Buzz is new. Buzz is cool. But does online buzz actually work? Good question. Marketing has always been an inexact science at best. But with buzz marketing, it's even harder to find a correlation between Internet mindshare and sales. And that means companies that divert attention and resources from other forms of marketing to pursue online buzz may end up with little in return.
We saw that vividly last summer when the movie Snakes on a Plane, after achieving unprecedented levels of online chatter, failed to deliver opening weekend. Of course, the buzz believers were quick to dismiss the film's dive, trotting out the old adage that nothing kills a bad product faster than good advertising; in other words, the buzz did its job, but the movie sucked. In fact, more than two-thirds of reviewers gave Snakes a thumbs-up, according to Rotten Tomatoes, a website that tracks reviews. ("Honestly satisfying"--The New York Times.)
I'm not suggesting that buzz is somehow bad.
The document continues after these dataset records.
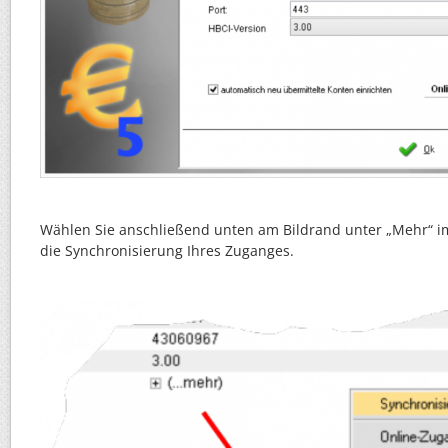
Wählen Sie anschließend unten am Bildrand unter „Mehr“ 
die Synchronisierung Ihres Zuganges.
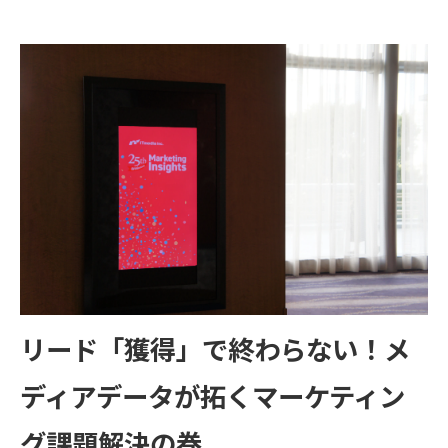
販売パートナー募集
リード「獲得」で終わらない！メ
ディアデータが拓くマーケティン
グ課題解決の巻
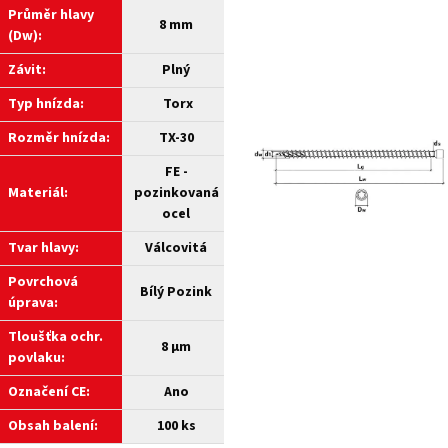
Průměr hlavy
8 mm
(Dw):
Závit:
Plný
Typ hnízda:
Torx
Rozměr hnízda:
TX-30
FE -
Materiál:
pozinkovaná
ocel
Tvar hlavy:
Válcovitá
Povrchová
Bílý Pozink
úprava:
Tloušťka ochr.
8 µm
povlaku:
Označení CE:
Ano
Obsah balení:
100 ks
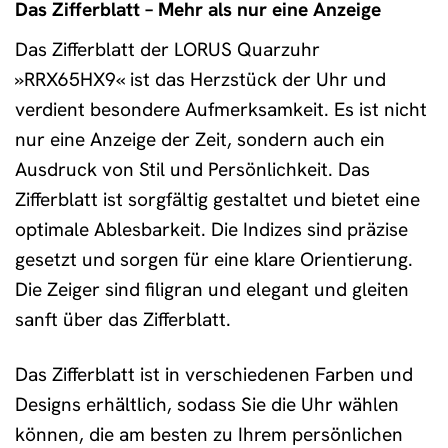
Das Zifferblatt – Mehr als nur eine Anzeige
Das Zifferblatt der LORUS Quarzuhr
»RRX65HX9« ist das Herzstück der Uhr und
verdient besondere Aufmerksamkeit. Es ist nicht
nur eine Anzeige der Zeit, sondern auch ein
Ausdruck von Stil und Persönlichkeit. Das
Zifferblatt ist sorgfältig gestaltet und bietet eine
optimale Ablesbarkeit. Die Indizes sind präzise
gesetzt und sorgen für eine klare Orientierung.
Die Zeiger sind filigran und elegant und gleiten
sanft über das Zifferblatt.
Das Zifferblatt ist in verschiedenen Farben und
Designs erhältlich, sodass Sie die Uhr wählen
können, die am besten zu Ihrem persönlichen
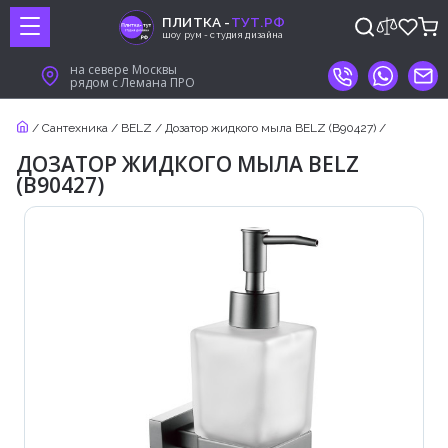
ПЛИТКА -
ТУТ.РФ
шоу рум - студия дизайна
на севере Москвы
рядом с Лемана ПРО
/
Сантехника
/
BELZ
/
Дозатор жидкого мыла BELZ (B90427)
/
ДОЗАТОР ЖИДКОГО МЫЛА BELZ
(B90427)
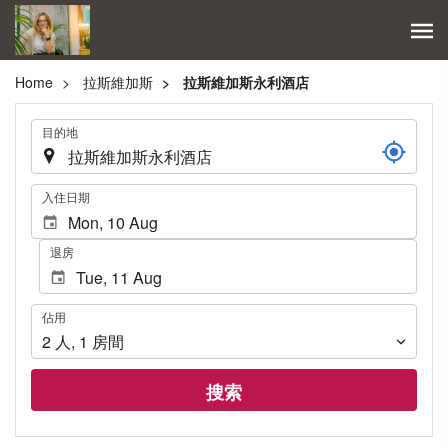
Home
拉斯維加斯
拉斯維加斯永利酒店
.
目的地
.
入住日期
退房
佔
佔用
用
2
人
,
1
房間
搜索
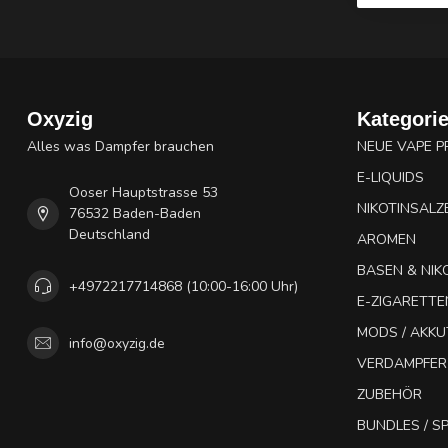
Oxyzig
Kategori
Alles was Dampfer brauchen
NEUE VAPE 
E-LIQUIDS
Ooser Hauptstrasse 53
NIKOTINSALZ
76532 Baden-Baden
Deutschland
AROMEN
BASEN & NIK
+4972217714868 (10:00-16:00 Uhr)
E-ZIGARETTE
MODS / AKK
info@oxyzig.de
VERDAMPFER
ZUBEHÖR
BUNDLES / 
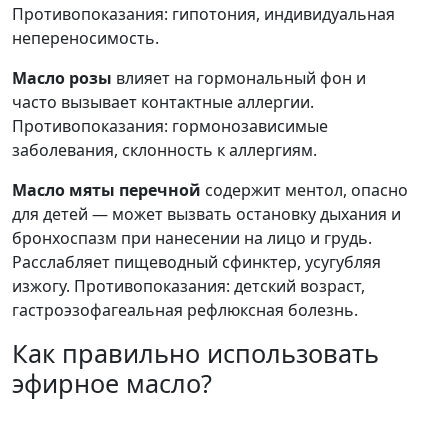
Противопоказания: гипотония, индивидуальная
непереносимость.
Масло розы
влияет на гормональный фон и
часто вызывает контактные аллергии.
Противопоказания: гормонозависимые
заболевания, склонность к аллергиям.
Масло мяты перечной
содержит ментол, опасно
для детей — может вызвать остановку дыхания и
бронхоспазм при нанесении на лицо и грудь.
Расслабляет пищеводный сфинктер, усугубляя
изжогу. Противопоказания: детский возраст,
гастроэзофагеальная рефлюксная болезнь.
Как правильно использовать
эфирное масло?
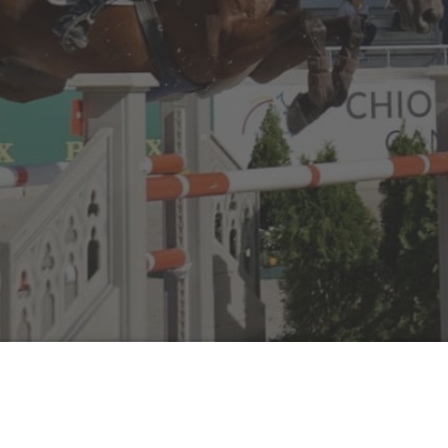
eger aus Tokio in der Aachener Soers – und Publikum. Der 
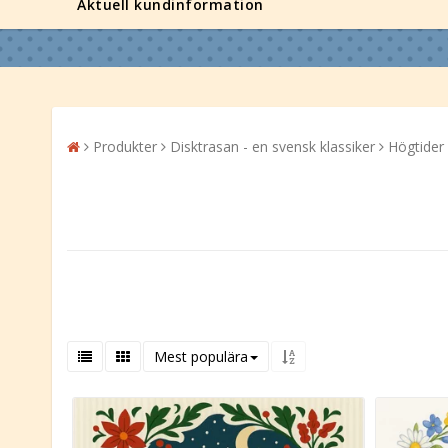
Aktuell kundinformation
Produkter
Disktrasan - en svensk klassiker
Högtider
Mest populära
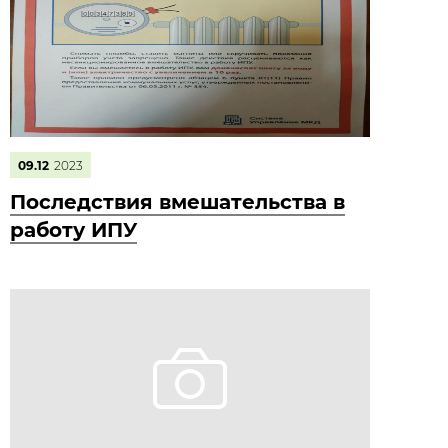
09.12
2023
Последствия вмешательства в
работу ИПУ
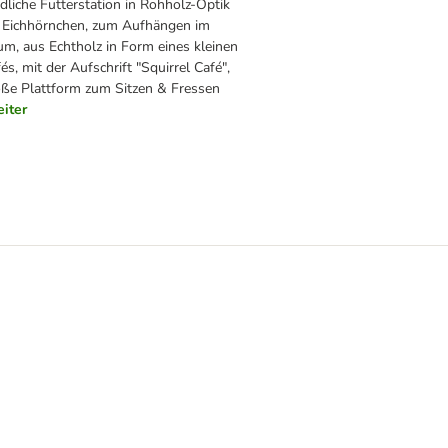
dliche Futterstation in Rohholz-Optik
r Eichhörnchen, zum Aufhängen im
m, aus Echtholz in Form eines kleinen
és, mit der Aufschrift "Squirrel Café",
oße Plattform zum Sitzen & Fressen
iter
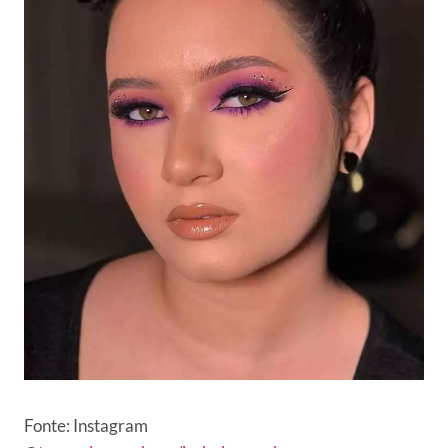
Fonte: Instagram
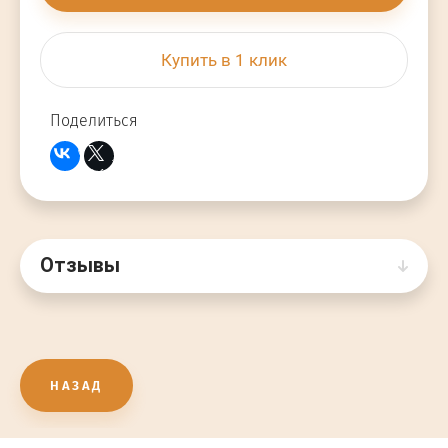
Купить в 1 клик
Поделиться
Отзывы
НАЗАД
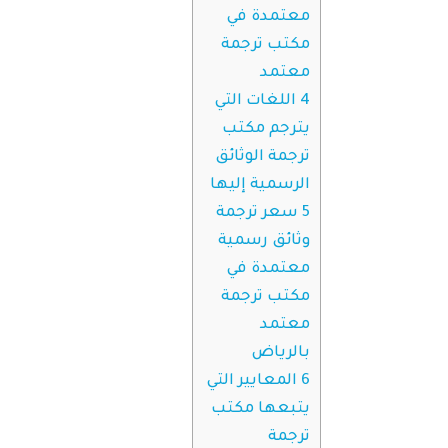
معتمدة في
مكتب ترجمة
معتمد
4
اللغات التي
يترجم مكتب
ترجمة الوثائق
الرسمية إليها
5
سعر ترجمة
وثائق رسمية
معتمدة في
مكتب ترجمة
معتمد
بالرياض
6
المعايير التي
يتبعها مكتب
ترجمة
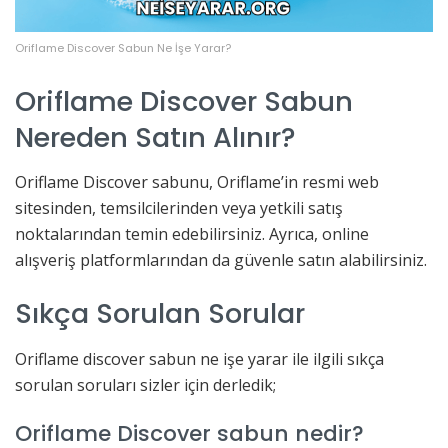
Oriflame Discover Sabun Ne İşe Yarar?
Oriflame Discover Sabun
Nereden Satın Alınır?
Oriflame Discover sabunu, Oriflame’in resmi web
sitesinden, temsilcilerinden veya yetkili satış
noktalarından temin edebilirsiniz. Ayrıca, online
alışveriş platformlarından da güvenle satın alabilirsiniz.
Sıkça Sorulan Sorular
Oriflame discover sabun ne işe yarar ile ilgili sıkça
sorulan soruları sizler için derledik;
Oriflame Discover sabun nedir?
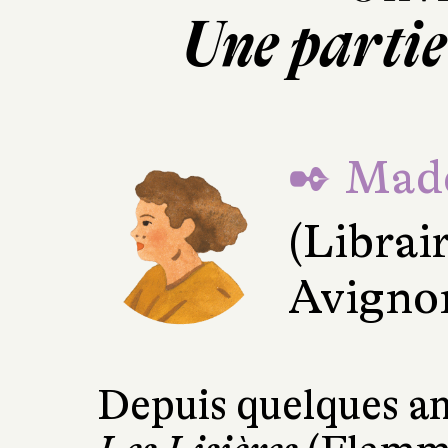
Une parti
✒ Made
(Librai
Avigno
Depuis quelques a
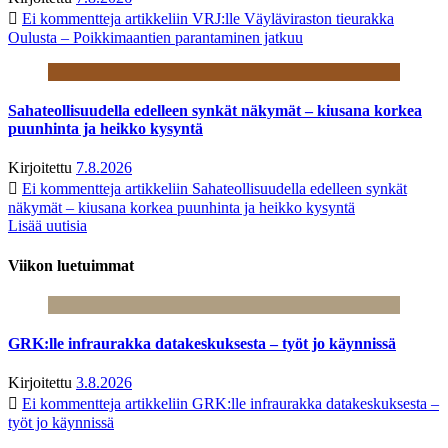
Ei kommentteja
artikkeliin VRJ:lle Väyläviraston tieurakka
Oulusta – Poikkimaantien parantaminen jatkuu
Sahateollisuudella edelleen synkät näkymät – kiusana korkea
puunhinta ja heikko kysyntä
Kirjoitettu
7.8.2026
Ei kommentteja
artikkeliin Sahateollisuudella edelleen synkät
näkymät – kiusana korkea puunhinta ja heikko kysyntä
Lisää uutisia
Viikon luetuimmat
GRK:lle infraurakka datakeskuksesta – työt jo käynnissä
Kirjoitettu
3.8.2026
Ei kommentteja
artikkeliin GRK:lle infraurakka datakeskuksesta –
työt jo käynnissä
It's just that marketers are rushing to achieve it despite the fact that there is no clear evidence that it will pay off in a significant way. "There's an implicit belief that online buzz works," says Patti Williams, an associate professor at the Wharton School who studies Internet marketing. "But the evidence that you can go from online talk about a product to sales is really limited."
You only need to drop in on YouTube a few times a week--or an hour--to see just how perishable fame on the Internet can be.
Of course, none of this proves that online buzz is less effective than other forms of marketing. It's always been challenging to link specific marketing efforts to sales. And offline buzz can disappoint, too. Ever since Alka-Seltzer actually saw sales decline during its beloved "spicy meatball" campaign in 1970, advertisers have known that just because consumers enjoy a marketing message doesn't mean they'll buy the product.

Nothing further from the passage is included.